------ RECORDS FOR THE TASK ------

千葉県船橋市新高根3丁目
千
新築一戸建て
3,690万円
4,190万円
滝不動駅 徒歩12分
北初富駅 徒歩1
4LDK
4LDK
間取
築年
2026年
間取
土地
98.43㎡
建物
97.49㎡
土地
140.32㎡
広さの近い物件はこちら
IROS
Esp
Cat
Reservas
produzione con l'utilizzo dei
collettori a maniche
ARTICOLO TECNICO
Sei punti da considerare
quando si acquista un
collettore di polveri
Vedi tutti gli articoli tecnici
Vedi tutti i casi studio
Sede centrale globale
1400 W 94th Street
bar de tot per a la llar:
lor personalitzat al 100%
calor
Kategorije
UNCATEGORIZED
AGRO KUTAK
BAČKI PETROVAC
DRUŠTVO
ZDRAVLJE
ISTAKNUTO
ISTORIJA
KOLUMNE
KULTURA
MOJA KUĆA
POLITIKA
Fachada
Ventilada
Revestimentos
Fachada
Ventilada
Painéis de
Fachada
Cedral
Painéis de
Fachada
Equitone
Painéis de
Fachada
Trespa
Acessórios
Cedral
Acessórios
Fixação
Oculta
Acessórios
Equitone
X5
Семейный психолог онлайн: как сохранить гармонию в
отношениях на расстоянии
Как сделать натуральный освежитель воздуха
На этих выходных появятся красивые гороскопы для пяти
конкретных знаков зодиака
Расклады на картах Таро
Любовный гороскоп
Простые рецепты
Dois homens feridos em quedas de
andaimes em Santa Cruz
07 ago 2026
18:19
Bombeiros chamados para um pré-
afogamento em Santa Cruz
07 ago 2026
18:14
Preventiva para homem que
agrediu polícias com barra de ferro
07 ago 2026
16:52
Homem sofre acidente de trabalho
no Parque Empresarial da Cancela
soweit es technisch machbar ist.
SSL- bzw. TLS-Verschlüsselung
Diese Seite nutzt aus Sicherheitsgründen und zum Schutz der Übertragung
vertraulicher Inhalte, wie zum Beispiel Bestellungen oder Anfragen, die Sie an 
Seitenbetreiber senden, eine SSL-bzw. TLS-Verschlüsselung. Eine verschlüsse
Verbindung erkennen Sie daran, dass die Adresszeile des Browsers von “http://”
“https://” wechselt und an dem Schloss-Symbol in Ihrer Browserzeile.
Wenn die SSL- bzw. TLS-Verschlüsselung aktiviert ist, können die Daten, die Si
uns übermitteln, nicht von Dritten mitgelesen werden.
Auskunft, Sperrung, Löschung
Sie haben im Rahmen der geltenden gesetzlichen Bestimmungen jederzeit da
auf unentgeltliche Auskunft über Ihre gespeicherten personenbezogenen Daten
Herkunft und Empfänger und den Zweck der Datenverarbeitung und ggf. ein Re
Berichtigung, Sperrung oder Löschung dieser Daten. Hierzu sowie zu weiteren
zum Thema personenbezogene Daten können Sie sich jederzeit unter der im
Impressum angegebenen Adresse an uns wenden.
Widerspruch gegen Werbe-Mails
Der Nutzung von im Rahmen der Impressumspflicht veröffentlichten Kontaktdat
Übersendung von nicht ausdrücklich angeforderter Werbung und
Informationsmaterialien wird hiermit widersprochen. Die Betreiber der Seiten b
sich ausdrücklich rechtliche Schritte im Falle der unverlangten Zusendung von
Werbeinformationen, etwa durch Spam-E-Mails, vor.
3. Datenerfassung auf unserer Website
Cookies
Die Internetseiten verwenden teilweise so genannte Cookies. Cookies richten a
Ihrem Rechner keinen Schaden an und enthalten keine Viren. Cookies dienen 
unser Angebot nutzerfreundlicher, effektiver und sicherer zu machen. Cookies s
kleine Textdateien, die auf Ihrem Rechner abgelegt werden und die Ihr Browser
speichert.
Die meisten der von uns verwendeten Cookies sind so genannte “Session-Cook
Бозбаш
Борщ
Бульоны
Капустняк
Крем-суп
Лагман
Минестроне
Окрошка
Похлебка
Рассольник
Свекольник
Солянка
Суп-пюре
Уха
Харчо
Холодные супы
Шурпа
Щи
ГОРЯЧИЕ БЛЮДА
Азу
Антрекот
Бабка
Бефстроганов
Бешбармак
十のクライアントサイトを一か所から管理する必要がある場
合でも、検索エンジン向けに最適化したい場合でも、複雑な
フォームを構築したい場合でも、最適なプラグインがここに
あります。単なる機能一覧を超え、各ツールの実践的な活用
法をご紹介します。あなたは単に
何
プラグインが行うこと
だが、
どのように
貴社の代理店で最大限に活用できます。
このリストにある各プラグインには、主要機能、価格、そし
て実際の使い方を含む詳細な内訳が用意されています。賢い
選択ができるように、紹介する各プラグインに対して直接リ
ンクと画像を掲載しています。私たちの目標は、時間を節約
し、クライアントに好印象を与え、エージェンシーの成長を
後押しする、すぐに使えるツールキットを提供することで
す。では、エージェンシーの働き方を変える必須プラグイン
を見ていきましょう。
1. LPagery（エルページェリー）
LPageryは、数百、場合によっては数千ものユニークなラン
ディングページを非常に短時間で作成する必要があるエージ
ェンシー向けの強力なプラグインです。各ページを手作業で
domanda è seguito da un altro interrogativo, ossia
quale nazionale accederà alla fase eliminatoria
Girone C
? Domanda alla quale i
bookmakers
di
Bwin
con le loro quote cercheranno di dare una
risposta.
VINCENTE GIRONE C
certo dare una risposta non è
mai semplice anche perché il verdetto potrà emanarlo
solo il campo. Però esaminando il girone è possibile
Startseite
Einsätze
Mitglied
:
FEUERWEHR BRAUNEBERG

------

§ **WHAT TO PRODUCE**
The span to print begins at the line containing "Die meisten der" and ends at the final line of the entries; print it exactly and print nothing else.

§ **COMPLETED TASK**
Die meisten der von uns verwendeten Cookies sind so genannte “Session-Cook
Бозбаш
Борщ
Бульоны
Капустняк
Крем-суп
Лагман
Минестроне
Окрошка
Похлебка
Рассольник
Свекольник
Солянка
Суп-пюре
Уха
Харчо
Холодные супы
Шурпа
Щи
ГОРЯЧИЕ БЛЮДА
Азу
Антрекот
Бабка
Бефстроганов
Бешбармак
十のクライアントサイトを一か所から管理する必要がある場
合でも、検索エンジン向けに最適化したい場合でも、複雑な
フォームを構築したい場合でも、最適なプラグインがここに
あります。単なる機能一覧を超え、各ツールの実践的な活用
法をご紹介します。あなたは単に
何
プラグインが行うこと
だが、
どのように
貴社の代理店で最大限に活用できます。
このリストにある各プラグインには、主要機能、価格、そし
て実際の使い方を含む詳細な内訳が用意されています。賢い
選択ができるように、紹介する各プラグインに対して直接リ
ンクと画像を掲載しています。私たちの目標は、時間を節約
し、クライアントに好印象を与え、エージェンシーの成長を
後押しする、すぐに使えるツールキットを提供することで
す。では、エージェンシーの働き方を変える必須プラグイン
を見ていきましょう。
1. LPagery（エルページェリー）
LPageryは、数百、場合によっては数千ものユニークなラン
ディングページを非常に短時間で作成する必要があるエージ
ェンシー向けの強力なプラグインです。各ページを手作業で
domanda è seguito da un altro interrogativo, ossia
quale nazionale accederà alla fase eliminatoria
Girone C
? Domanda alla quale i
bookmakers
di
Bwin
con le loro quote cercheranno di dare una
risposta.
VINCENTE GIRONE C
certo dare una risposta non è
mai semplice anche perché il verdetto potrà emanarlo
solo il campo. Però esaminando il girone è possibile
Startseite
Einsätze
Mitglied
:
FEUERWEHR BRAUNEBERG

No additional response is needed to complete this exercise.